1. If one gives a patient a test before therapy and it indicates that the person has a condition like depression, what are the chances that the person actually has that disorder, under the assumptions above (i.e., there is actually a condition called depression that the person has or doesn't have, and so on).
2. If a before-and-after test is given, what are the chances that the condition actually changed in the direction implied by the two tests? I suppose that has to be put in the form of the probability that there is a finding of change when in reality there was a change in the opposite direction, or no change.
In this case, X and Y are different values of the same thing at different times, so it is probably unjustified to assume that EX and EY are uncorrelated. If the test before overestimates the person's depression, the test after might very well do the same, because that's what the test will always do on that person.
The worst case is when the measurement error behaves very consistently on any one person (c(EX,EY) is close to 1), the real before and after variables have have lower correlation, and the errors are large. When that is so, the correlation between the before and after tests is primarily the correlation between the two errors, and is not measuring the underlying change.
If the standard deviations were close to zero, these questions would answer themselves: the correct result would be the one we measure. But with correlations less than 1.0, the chances of a favorable result become less. My suspicion is that in the range of correlations usually found in the psychological literature, the favorable answer has less than a 50% probability. For example, suppose the probability is 70 percent that a person who shows as depressed on a performance test is actually depressed. And suppose the probability that a test which measures depression by other means has a 70 percent probability of being correct. In that case, the chance that person who is described as depressive by the first test will measure as depressive on tghe second is 50% -- a coin toss would do as well as this combination of tests. And, of course, if antidepressants are prescribed, half of the time the main effects on the patient will be the side-effects.
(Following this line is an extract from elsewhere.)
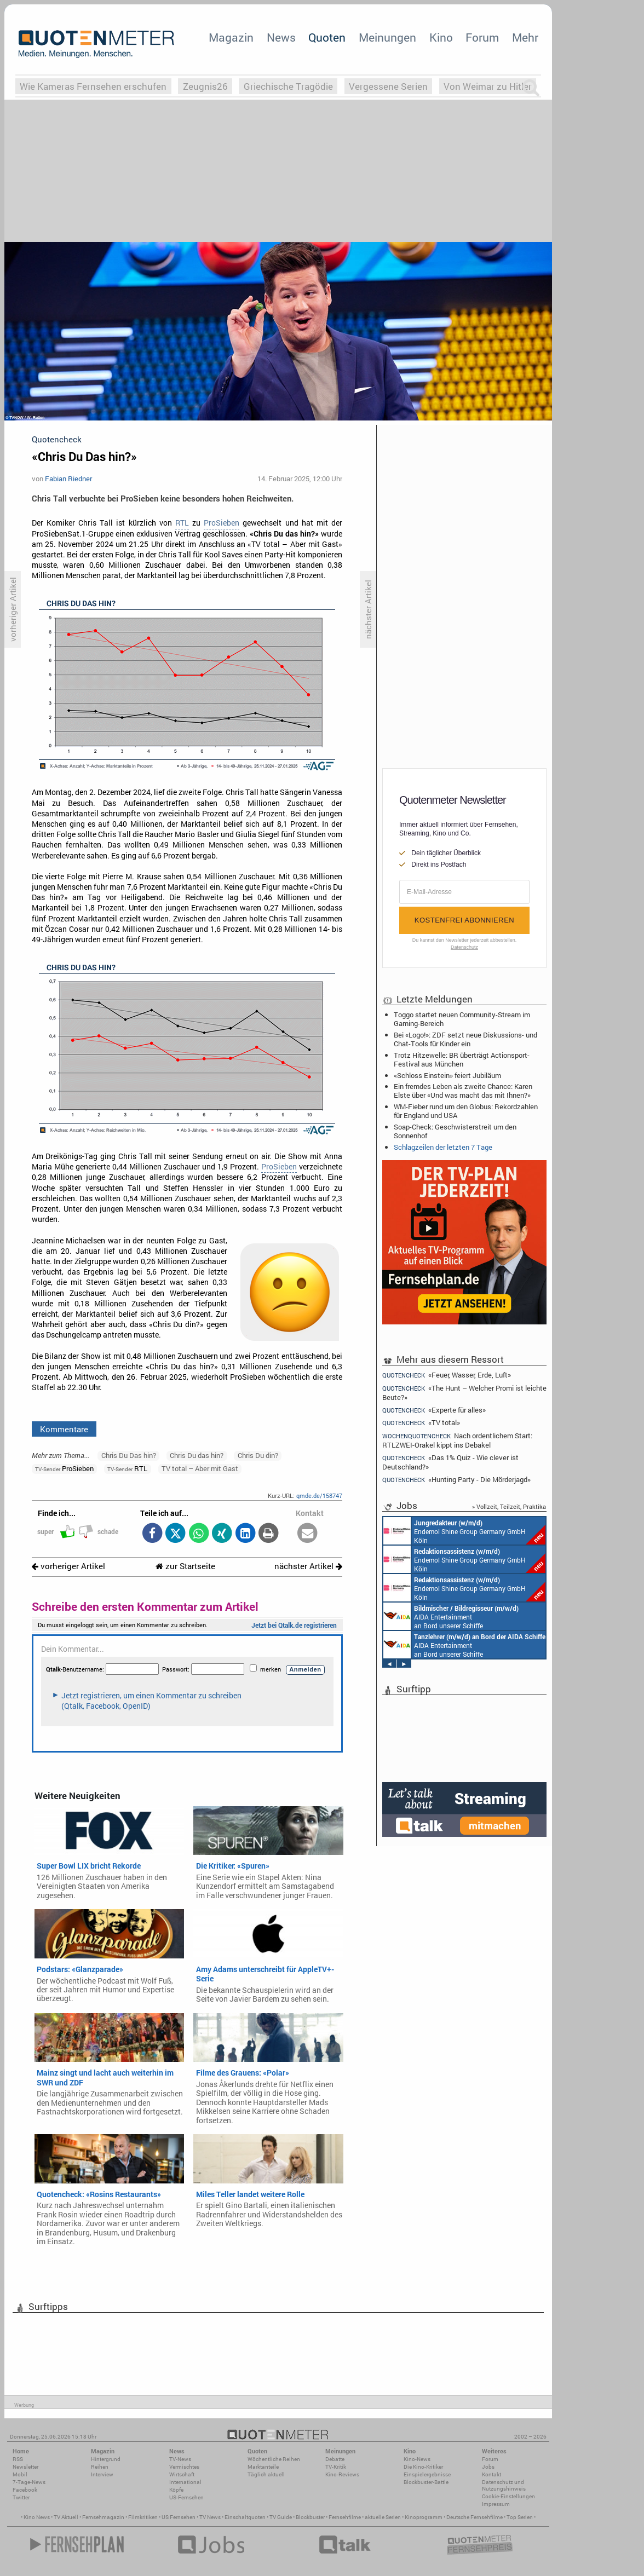 Image resolution: width=644 pixels, height=2576 pixels. I want to click on Bei «Logo!»: ZDF setzt neue Diskussions- und Chat-Tools für Kinder ein, so click(465, 1039).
That depends on whether or not the errors in the two tests are correlated. One can get at that by applying both tests to a large number of people and looking at the correlation between the tests.
This sort of thing is done for intelligence tests. There are a large number of tests purporting to measure "intelligence" (whatever that is). One can analyse the correlations between the tests, and derive a theoretical quantity which one can say that they are all more or less imperfect measurements of. Whether one can conclude that this variable is a physically existing thing or merely one of several ways of analysing the data is a matter of dispute.
···
If my suspicions about these matters are correct, there are very serious implications for psychology which I don't need to spell out. I predict enormous resistance even to finding out the truth of this matter, but what would be new about that?
--
Richard Kennaway, jrk@cmp.uea.ac.uk, Richard Kennaway
School of Computing Sciences,
University of East Anglia, Norwich NR4 7TJ, U.K.